> _DATA FOR REVIEW_:
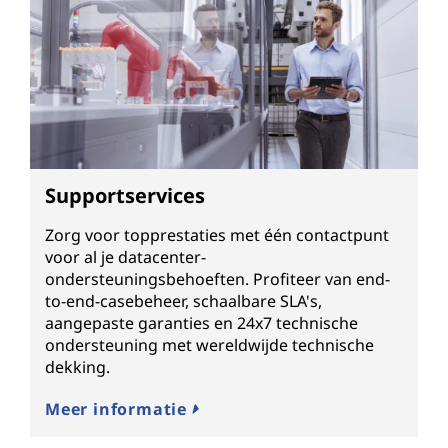
Supportservices
Zorg voor topprestaties met één contactpunt
voor al je datacenter-
ondersteuningsbehoeften. Profiteer van end-
to-end-casebeheer, schaalbare SLA's,
aangepaste garanties en 24x7 technische
ondersteuning met wereldwijde technische
dekking.
Meer informatie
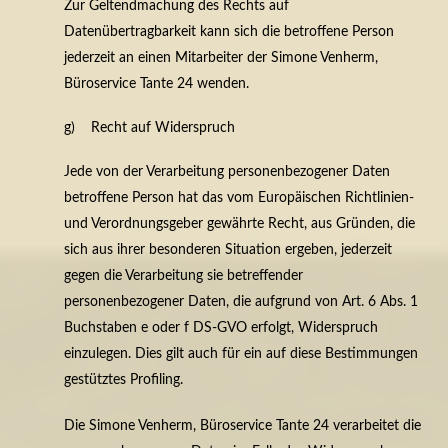
Zur Geltendmachung des Rechts auf
Datenübertragbarkeit kann sich die betroffene Person
jederzeit an einen Mitarbeiter der Simone Venherm,
Büroservice Tante 24 wenden.
g) Recht auf Widerspruch
Jede von der Verarbeitung personenbezogener Daten
betroffene Person hat das vom Europäischen Richtlinien-
und Verordnungsgeber gewährte Recht, aus Gründen, die
sich aus ihrer besonderen Situation ergeben, jederzeit
gegen die Verarbeitung sie betreffender
personenbezogener Daten, die aufgrund von Art. 6 Abs. 1
Buchstaben e oder f DS-GVO erfolgt, Widerspruch
einzulegen. Dies gilt auch für ein auf diese Bestimmungen
gestütztes Profiling.
Die Simone Venherm, Büroservice Tante 24 verarbeitet die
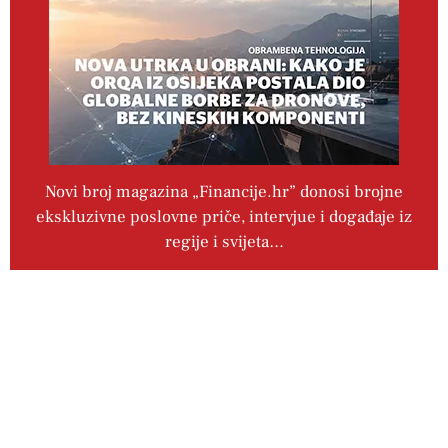
Novi broj magazina „Financije.hr” donosi brojne
ekskluzivne poslovne priče, intervjue i događaje iz
regije i svijeta…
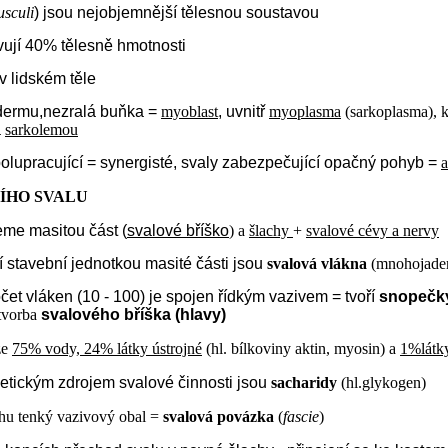
sculi
) jsou nejobjemnější tělesnou soustavou
vují 40% tělesně hmotnosti
v lidském těle
ermu,nezralá buňka =
myoblast
, uvnitř
myoplasma
(sarkoplasma), 
a
sarkolemou
polupracující = synergisté, svaly zabezpečující opačný pohyb =
a
ÍHO SVALU
eme masitou část (
svalové bříško
) a
šlachy
+
svalové cévy a nervy
í stavební jednotkou masité části jsou
svalová vlákna
(mnohojader
čet vláken (10 - 100) je spojen řídkým vazivem = tvoří
snopečk
tvorba
svalového bříška (hlavy)
ze
75% vody, 24% látky ústrojné
(hl. bílkoviny aktin, myosin) a
1%látky
etickým zdrojem svalové činnosti jsou
sacharidy
(hl.glykogen)
chu tenký vazivový obal =
svalová povázka
(
fascie
)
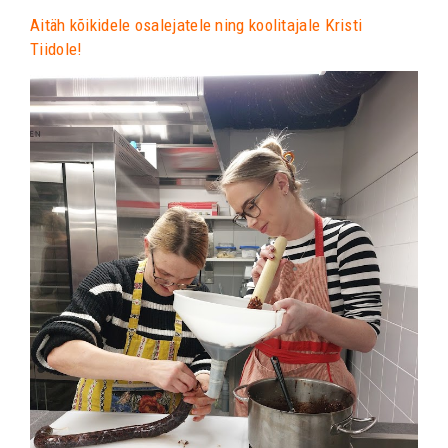
Aitäh kõikidele osalejatele ning koolitajale Kristi
Tiidole!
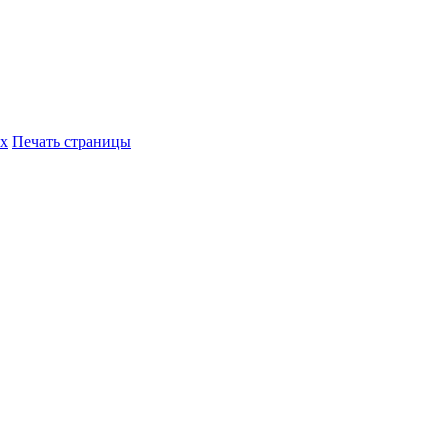
их
Печать страницы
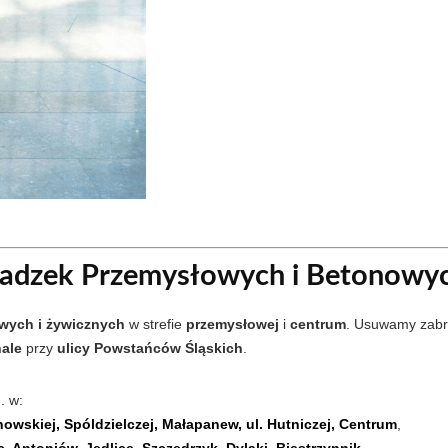
sadzek Przemysłowych i Betonowy
wych i żywicznych
w strefie
przemysłowej
i
centrum
. Usuwamy zabr
hale
przy
ulicy Powstańców Śląskich
.
. w:
owskiej, Spóldzielczej, Małapanew, ul. Hutniczej, Centrum
,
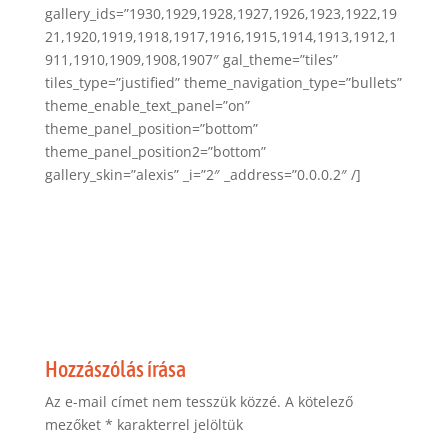
gallery_ids=”1930,1929,1928,1927,1926,1923,1922,19
21,1920,1919,1918,1917,1916,1915,1914,1913,1912,1
911,1910,1909,1908,1907″ gal_theme=”tiles”
tiles_type=”justified” theme_navigation_type=”bullets”
theme_enable_text_panel=”on”
theme_panel_position=”bottom”
theme_panel_position2=”bottom”
gallery_skin=”alexis” _i=”2″ _address=”0.0.0.2″ /]
Hozzászólás írása
Az e-mail címet nem tesszük közzé.
A kötelező
mezőket
*
karakterrel jelöltük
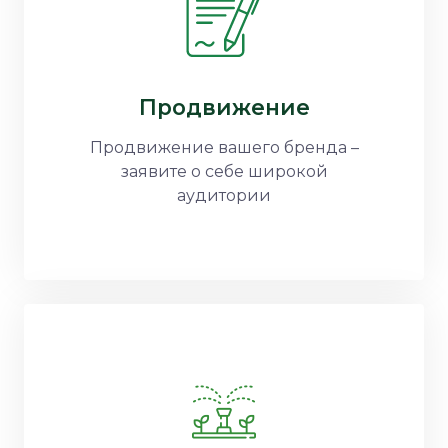
Продвижение
Продвижение вашего бренда –
заявите о себе широкой
аудитории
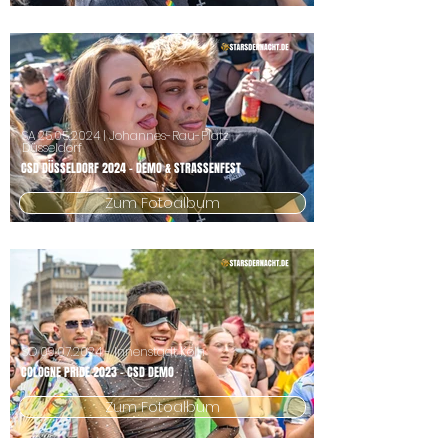
SA
25.05.2024
| Johannes-Rau-Platz
Düsseldorf
CSD DÜSSELDORF 2024 - DEMO & STRASSENFEST
Zum Fotoalbum
SO
09.07.2024
- Innenstadt Köln
COLOGNE PRIDE 2023 - CSD DEMO
Zum Fotoalbum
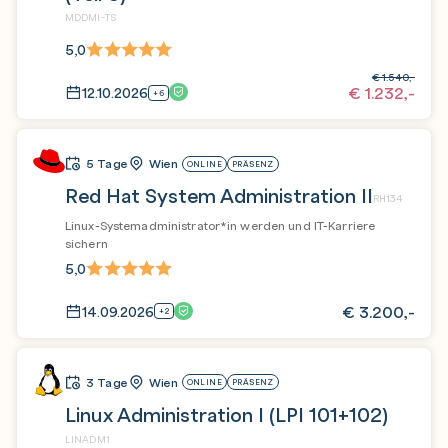
MDDMI-TS
5,0
€
1.540,-
€
1.232,-
12.10.2026
+6
5 Tage
Wien
ONLINE
PRÄSENZ
Red Hat System Administration II
RH134
Linux-Systemadministrator*in werden und IT-Karriere
sichern
5,0
€
3.200,-
14.09.2026
+2
3 Tage
Wien
ONLINE
PRÄSENZ
Linux Administration I (LPI 101+102)
LINADM1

> _TO DO_: The result should be every line that contains "Linux", copied from the entries.

> _TASK OUTPUT_:
Linux-Systemadministrator*in werden und IT-Karriere
Linux Administration I (LPI 101+102)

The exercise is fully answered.